Étienne Perrot sj, Lyon, économiste, est professeur invité à l’Université de Fribourg. Il est l’auteur de plusieurs livres sur l’argent et le discernement managérial, dont Refus du risque et catastrophes financières (Paris, Salvator 2011, 296 p.)

Depuis toujours, crises, accidents et guerres nous rappellent que l’impensable peut surgir demain. Pour se rassurer, nos lointains ancêtres en mal de nourriture s’adressaient au Grand Esprit par la voix du sorcier pour attirer les troupeaux de bisons ou les bancs de poissons. J’ai retrouvé dans les archives du diocèse de Toulouse une ordonnance du XVIIe siècle «de messieurs les vicaires généraux pour faire cesser la pluie» (sic). Aujourd’hui, sorcier et vicaire général portent un nom: le responsable. Pour prévenir les chocs, réduire les risques et neutraliser ainsi la peur, c’est à lui qu’on s’adresse.

Le responsable, en effet, «répond» devant la communauté exposée au dommage, mais il répond aussi de la sécurité. Sa figure change selon les préjudices envisagés.

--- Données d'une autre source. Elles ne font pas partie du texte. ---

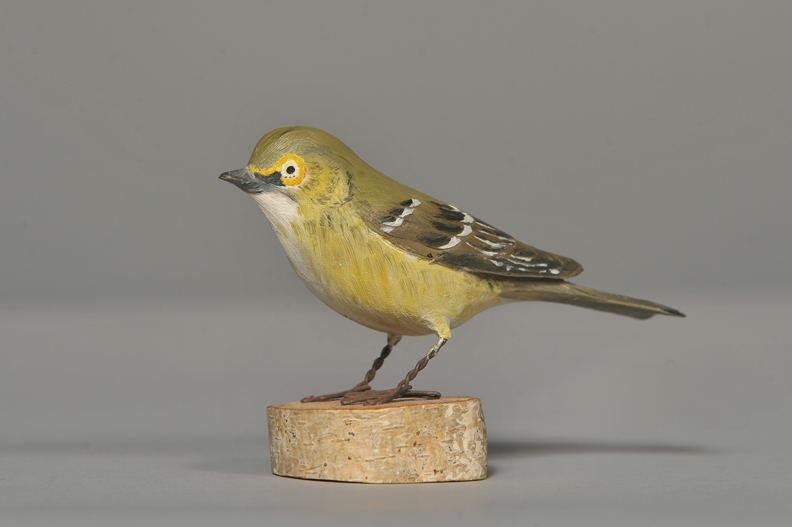 Find the location of `wall`. wall is located at coordinates (136, 182). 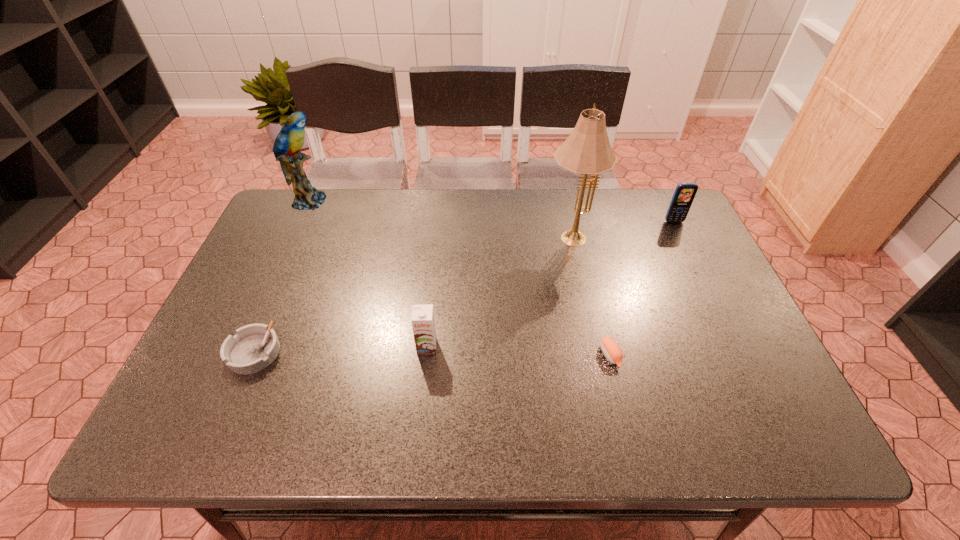 The image size is (960, 540). I want to click on the tallest object, so click(587, 150).

In order to click on parrot in this screenshot , I will do `click(289, 141)`.

Where is `the farthest object`? the farthest object is located at coordinates (289, 141).

Find the location of a particular element. The height and width of the screenshot is (540, 960). the rightmost object is located at coordinates (684, 194).

Locate an element on the screen. chocolate milk is located at coordinates coord(423,322).

Where is `ashtray`? ashtray is located at coordinates (255, 346).

You are a GUI agent. You are given a task and a screenshot of the screen. Output one action in this format:
    pyautogui.click(x=<x>, y=<y>)
    Task: Click on the sushi
    
    Given the screenshot: What is the action you would take?
    pyautogui.click(x=611, y=350)

Where is `vacant area located 0.050m on the back of the lampshade`? The height and width of the screenshot is (540, 960). vacant area located 0.050m on the back of the lampshade is located at coordinates (564, 209).

You are a GUI agent. You are given a task and a screenshot of the screen. Output one action in this format:
    pyautogui.click(x=<x>, y=<y>)
    Task: Click on the free space located on the face of the fifth shortest object
    This screenshot has height=540, width=960.
    Given the screenshot: What is the action you would take?
    pyautogui.click(x=356, y=201)

Image resolution: width=960 pixels, height=540 pixels. I want to click on vacant space located on the screen of the rightmost object, so click(x=704, y=282). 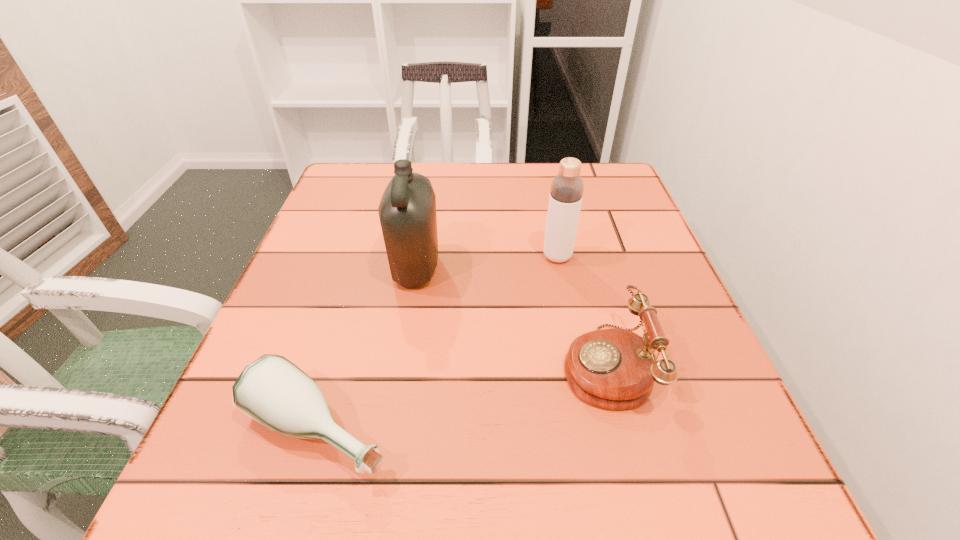 This screenshot has width=960, height=540. What are the coordinates of `free space between the telephone and the shortest bottle` in the screenshot? It's located at (462, 397).

Image resolution: width=960 pixels, height=540 pixels. In order to click on vacant area that lies between the nearest bottle and the rightmost bottle in this screenshot , I will do `click(438, 343)`.

The height and width of the screenshot is (540, 960). What are the coordinates of `vacant point located between the nearest bottle and the second shortest object` in the screenshot? It's located at (462, 397).

This screenshot has width=960, height=540. I want to click on object identified as the closest to the second shortest object, so click(x=567, y=187).

I want to click on object that stands as the third closest to the shortest bottle, so click(567, 187).

You are a GUI agent. You are given a task and a screenshot of the screen. Output one action in this format:
    pyautogui.click(x=<x>, y=<y>)
    Task: Click on the bottle that stands as the closest to the rightmost bottle
    Image resolution: width=960 pixels, height=540 pixels.
    Given the screenshot: What is the action you would take?
    pyautogui.click(x=407, y=211)

Locate which bottle is the second closest to the shortest bottle. Please provide its 2D coordinates. Your answer should be formatted as a tuple, i.e. [(x, y)], where the tuple contains the x and y coordinates of a point satisfying the conditions above.

[(567, 187)]

At what (x,y) coordinates should I click in order to perform the action: click on free point that satisfies the following two spatial constraints: 1. on the back side of the shortest object; 2. on the left side of the rightmost bottle. Please return your answer as a coordinate pair (x, y). Looking at the image, I should click on (369, 256).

Le paysan, bon connaisseur du pays et de son climat, limite la menace de pénurie alimentaire; au XIXe siècle, les risques industriels sont circonscrits par monsieur l’ingénieur (dans le style des héros de Jules Verne); au XXe siècle, les risques économiques appellent une nouvelle figure du responsable, le manager (dont l’archétype est l’entrepreneur comme disait Joseph Schumpeter); aujourd’hui, devant les écueils provoqués par l’individualisme ambiant, nous recherchons des leaders capables de motiver les équipes autour d’un projet commun.

L’incertitude compensée

Aucune de ces figures n’a disparu, mais le Grand Esprit, par des catastrophes récurrentes, par des accidents imprévus, rappelle qu’il n’est pas au service de nos rêves de sécurité. Un psychanalyste l’exprime dans une définition paradoxale du responsable: «Syndrome non encore répertorié dans la nomenclature des troubles psychiatriques. Le sujet s’y installe dans un ‹désormais tout est là›, ‹tout est sûr›, et a tendance à résoudre les problèmes par le biais de la seule logique discursive, avec des mots.»[1] Bref, dans le meilleur des cas, le responsable ne supprime pas le risque, il exorcise la peur en promettant de réduire l’incertitude.

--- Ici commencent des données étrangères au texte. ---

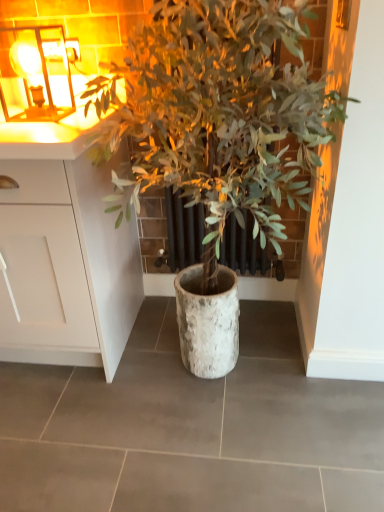 Describe the element at coordinates (36, 73) in the screenshot. I see `metallic glass at upper left` at that location.

You are a GUI agent. You are given a task and a screenshot of the screen. Output one action in this format:
    pyautogui.click(x=<x>, y=<y>)
    Task: Click on the white matte cabinet at left
    Image resolution: width=384 pixels, height=512 pixels.
    Given the screenshot: What is the action you would take?
    pyautogui.click(x=66, y=266)

Locate an element on the screen. The width and height of the screenshot is (384, 512). metallic glass at upper left is located at coordinates (36, 73).

Can you confirm if white matte cabinet at left is positioned to the right of green leafy plant at center?

No.

From the image's perspective, is white matte cabinet at left located above green leafy plant at center?

No, from the image's perspective, white matte cabinet at left is not on top of green leafy plant at center.

Which object is further away from the camera taking this photo, white matte cabinet at left or green leafy plant at center?

white matte cabinet at left is more distant.

From a real-world perspective, which object stands above the other?

green leafy plant at center.

Is white matte cabinet at left located outside metallic glass at upper left?

Indeed, white matte cabinet at left is completely outside metallic glass at upper left.

What's the angular difference between white matte cabinet at left and metallic glass at upper left's facing directions?

The facing directions of white matte cabinet at left and metallic glass at upper left are 0.286 degrees apart.

How far apart are white matte cabinet at left and metallic glass at upper left?

20.28 inches.

Consider the image. Is white matte cabinet at left closer to camera compared to metallic glass at upper left?

Yes, it is.

Locate an element on the screen. light fixture above the green leafy plant at center (from a real-world perspective) is located at coordinates (36, 73).

Who is bigger, green leafy plant at center or metallic glass at upper left?

Bigger between the two is green leafy plant at center.

From the image's perspective, is green leafy plant at center located above metallic glass at upper left?

No.

Visually, is green leafy plant at center positioned to the left or to the right of metallic glass at upper left?

Clearly, green leafy plant at center is on the right of metallic glass at upper left in the image.

From a real-world perspective, between metallic glass at upper left and green leafy plant at center, who is vertically lower?

green leafy plant at center is physically lower.

Considering the sizes of objects metallic glass at upper left and green leafy plant at center in the image provided, who is wider, metallic glass at upper left or green leafy plant at center?

green leafy plant at center.

Is point (56, 62) closer or farther from the camera than point (197, 183)?

Point (56, 62) appears to be farther away from the viewer than point (197, 183).

Which of these two, metallic glass at upper left or green leafy plant at center, stands shorter?

Standing shorter between the two is metallic glass at upper left.

Is metallic glass at upper left placed right next to white matte cabinet at left?

No, metallic glass at upper left is not in contact with white matte cabinet at left.

Is metallic glass at upper left turned away from white matte cabinet at left?

No, metallic glass at upper left is not facing away from white matte cabinet at left.

From a real-world perspective, between metallic glass at upper left and white matte cabinet at left, who is vertically lower?

From a 3D spatial view, white matte cabinet at left is below.

Is metallic glass at upper left positioned beyond the bounds of white matte cabinet at left?

Yes, metallic glass at upper left is not within white matte cabinet at left.

From the image's perspective, between green leafy plant at center and white matte cabinet at left, which one is located above?

green leafy plant at center is shown above in the image.

Who is shorter, green leafy plant at center or white matte cabinet at left?

Standing shorter between the two is white matte cabinet at left.

Is green leafy plant at center with white matte cabinet at left?

green leafy plant at center and white matte cabinet at left are not in contact.

What's the angular difference between green leafy plant at center and white matte cabinet at left's facing directions?

3.08 degrees.

Where is `cabinetry below the green leafy plant at center (from the image's perspective)`? The height and width of the screenshot is (512, 384). cabinetry below the green leafy plant at center (from the image's perspective) is located at coordinates (66, 266).

Find the location of a particular element. The width and height of the screenshot is (384, 512). cabinetry that appears in front of the metallic glass at upper left is located at coordinates (66, 266).

Based on their spatial positions, is white matte cabinet at left or green leafy plant at center closer to metallic glass at upper left?

white matte cabinet at left is positioned closer to the anchor metallic glass at upper left.

When comparing their distances from green leafy plant at center, does metallic glass at upper left or white matte cabinet at left seem closer?

white matte cabinet at left is positioned closer to the anchor green leafy plant at center.

Based on their spatial positions, is white matte cabinet at left or metallic glass at upper left closer to green leafy plant at center?

Based on the image, white matte cabinet at left appears to be nearer to green leafy plant at center.

When comparing their distances from white matte cabinet at left, does metallic glass at upper left or green leafy plant at center seem further?

metallic glass at upper left is positioned further to the anchor white matte cabinet at left.

From the image, which object appears to be farther from metallic glass at upper left, green leafy plant at center or white matte cabinet at left?

green leafy plant at center.

Estimate the real-world distances between objects in this image. Which object is further from white matte cabinet at left, green leafy plant at center or metallic glass at upper left?

metallic glass at upper left.

You are a GUI agent. You are given a task and a screenshot of the screen. Output one action in this format:
    pyautogui.click(x=<x>, y=<y>)
    Task: Click on the light fixture between white matte cabinet at left and green leafy plant at center
    
    Given the screenshot: What is the action you would take?
    pyautogui.click(x=36, y=73) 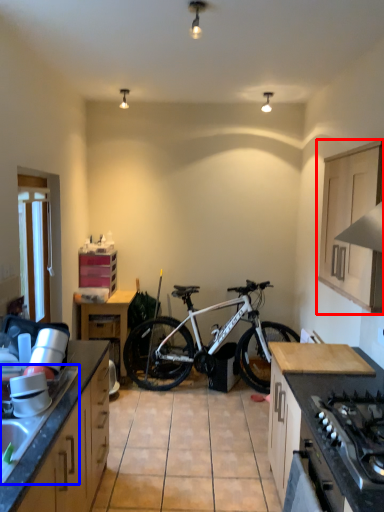 Question: Which of the following is the closest to the observer, cabinetry (highlighted by a red box) or sink (highlighted by a blue box)?

Choices:
 (A) cabinetry
 (B) sink

Answer: (B) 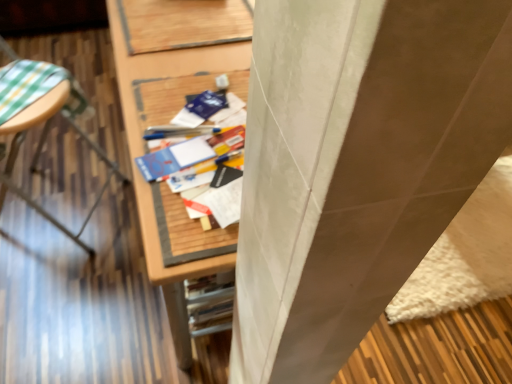 Question: In which direction should I rotate to look at wooden desk at center, which is counted as the first furniture, starting from the right?

Choices:
 (A) right
 (B) left

Answer: (B)

Question: From a real-world perspective, is wooden table at left, which is the second furniture from right to left, positioned under blue matte paper at center, which ranks as the 2th paperback book in front-to-back order, based on gravity?

Choices:
 (A) yes
 (B) no

Answer: (A)

Question: Is wooden table at left, which is the second furniture from right to left, shorter than blue matte paper at center, acting as the 1th paperback book starting from the back?

Choices:
 (A) yes
 (B) no

Answer: (B)

Question: Is wooden table at left, positioned as the 1th furniture in left-to-right order, smaller than blue matte paper at center, acting as the 1th paperback book starting from the back?

Choices:
 (A) yes
 (B) no

Answer: (B)

Question: Is wooden table at left, which is the second furniture from right to left, closer to the viewer compared to blue matte paper at center, acting as the 1th paperback book starting from the back?

Choices:
 (A) no
 (B) yes

Answer: (A)

Question: Is blue matte paper at center, which ranks as the 2th paperback book in front-to-back order, completely or partially inside wooden table at left, which is the second furniture from right to left?

Choices:
 (A) yes
 (B) no

Answer: (B)

Question: Considering the relative sizes of wooden table at left, positioned as the 1th furniture in left-to-right order, and blue matte paper at center, arranged as the second paperback book when ordered from the bottom, in the image provided, is wooden table at left, positioned as the 1th furniture in left-to-right order, taller than blue matte paper at center, arranged as the second paperback book when ordered from the bottom,?

Choices:
 (A) yes
 (B) no

Answer: (A)

Question: Is wooden table at left, positioned as the 1th furniture in left-to-right order, far away from wooden desk at center, which is counted as the first furniture, starting from the right?

Choices:
 (A) yes
 (B) no

Answer: (B)

Question: Is wooden table at left, positioned as the 1th furniture in left-to-right order, turned away from wooden desk at center, which is counted as the first furniture, starting from the right?

Choices:
 (A) yes
 (B) no

Answer: (B)

Question: Considering the relative positions of wooden table at left, positioned as the 1th furniture in left-to-right order, and wooden desk at center, acting as the 2th furniture starting from the left, in the image provided, is wooden table at left, positioned as the 1th furniture in left-to-right order, to the right of wooden desk at center, acting as the 2th furniture starting from the left, from the viewer's perspective?

Choices:
 (A) no
 (B) yes

Answer: (A)

Question: Does wooden table at left, positioned as the 1th furniture in left-to-right order, have a greater height compared to wooden desk at center, which is counted as the first furniture, starting from the right?

Choices:
 (A) no
 (B) yes

Answer: (B)

Question: Is wooden table at left, positioned as the 1th furniture in left-to-right order, wider than wooden desk at center, acting as the 2th furniture starting from the left?

Choices:
 (A) yes
 (B) no

Answer: (A)

Question: From a real-world perspective, is wooden table at left, which is the second furniture from right to left, over wooden desk at center, which is counted as the first furniture, starting from the right?

Choices:
 (A) no
 (B) yes

Answer: (B)

Question: Is wooden desk at center, acting as the 2th furniture starting from the left, thinner than matte blue paperback book at center, the 2th paperback book positioned from the top?

Choices:
 (A) yes
 (B) no

Answer: (B)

À défaut de pouvoir supprimer tout risque, est-il possible de fournir une compensation monétaire du dommage, de le «couvrir»? Oui, et c’est d’ailleurs la principale fonction de la finance, via les sociétés d’assurance ou les marchés boursiers. «Commerce des promesses», la finance échange du temps contre du risque: «Je finance vos études, je vous donne le temps de les mener à bien et de les faire fructifier, moyennant une contribution sous forme d’intérêts, mais j’accepte le risque de ne pas être remboursé.»

C’est aussi la principale raison de la forte croissance de la sphère financière depuis les années 70, quant furent abandonnés les accords internationaux de Bretton-Woods qui assuraient une certaine stabilité des taux de change et, partant, des taux d’intérêt. Dans la finance contemporaine, les relations personnelles cèdent la place au traitement automatisé des transactions, à base de catégories statistiques, de calculs de probabilité, d’algorithmes aux fondements plus ou moins discutables.

Les pompiers pyromanes

Le risque fait souvent tellement peur qu’il rend aveugle. C’est évident chez les politiciens et les économistes. Chez les politiciens, parce qu’ils ne l’ont jamais rencontré. Ils raisonnent «en gros», par macro-concepts, même si les changements incessants des lois et des réglementations qu’ils inspirent, les accords internationaux qu’ils signent, les politiques fiscales qu’ils mettent en place sont l’une des principales sources des risques économiques, qui s’ajoutent aux risques venant de l’étranger, aux risques de contrepartie des partenaires commerciaux et aux risques de marché dus aux variations des taux de change et des taux d’intérêt.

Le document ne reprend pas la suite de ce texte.